> _Problem requirements_: From the records below, determine the number of lines containing "AHIMA". Output that number alone.

##### Dataset records #####

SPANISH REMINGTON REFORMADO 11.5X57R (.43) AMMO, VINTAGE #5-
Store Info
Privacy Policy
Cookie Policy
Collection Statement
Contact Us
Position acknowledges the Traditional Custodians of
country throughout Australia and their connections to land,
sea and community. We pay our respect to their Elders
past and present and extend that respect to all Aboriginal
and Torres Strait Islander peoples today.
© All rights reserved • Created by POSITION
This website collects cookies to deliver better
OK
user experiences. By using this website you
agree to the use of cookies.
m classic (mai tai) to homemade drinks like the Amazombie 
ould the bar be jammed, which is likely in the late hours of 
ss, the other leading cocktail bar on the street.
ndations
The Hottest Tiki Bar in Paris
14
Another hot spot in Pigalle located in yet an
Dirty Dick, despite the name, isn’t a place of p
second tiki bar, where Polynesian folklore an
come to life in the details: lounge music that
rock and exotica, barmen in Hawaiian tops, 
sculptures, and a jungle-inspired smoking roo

#####
##### Dataset records #####

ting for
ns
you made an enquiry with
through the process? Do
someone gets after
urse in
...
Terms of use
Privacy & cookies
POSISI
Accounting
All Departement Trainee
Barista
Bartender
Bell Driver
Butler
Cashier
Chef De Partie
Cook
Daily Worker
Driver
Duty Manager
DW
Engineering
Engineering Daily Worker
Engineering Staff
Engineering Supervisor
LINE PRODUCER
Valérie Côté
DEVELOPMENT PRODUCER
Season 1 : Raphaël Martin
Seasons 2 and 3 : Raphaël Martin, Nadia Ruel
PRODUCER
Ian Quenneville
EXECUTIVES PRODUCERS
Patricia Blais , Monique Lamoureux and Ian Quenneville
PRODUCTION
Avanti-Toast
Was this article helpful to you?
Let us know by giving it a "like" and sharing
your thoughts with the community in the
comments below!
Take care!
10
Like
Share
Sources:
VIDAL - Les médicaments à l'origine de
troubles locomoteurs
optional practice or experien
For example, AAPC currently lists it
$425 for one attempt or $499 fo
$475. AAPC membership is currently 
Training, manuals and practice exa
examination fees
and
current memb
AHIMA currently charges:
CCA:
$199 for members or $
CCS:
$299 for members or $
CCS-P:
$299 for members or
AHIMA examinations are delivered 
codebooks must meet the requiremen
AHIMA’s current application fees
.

#####

> _Written response_: 3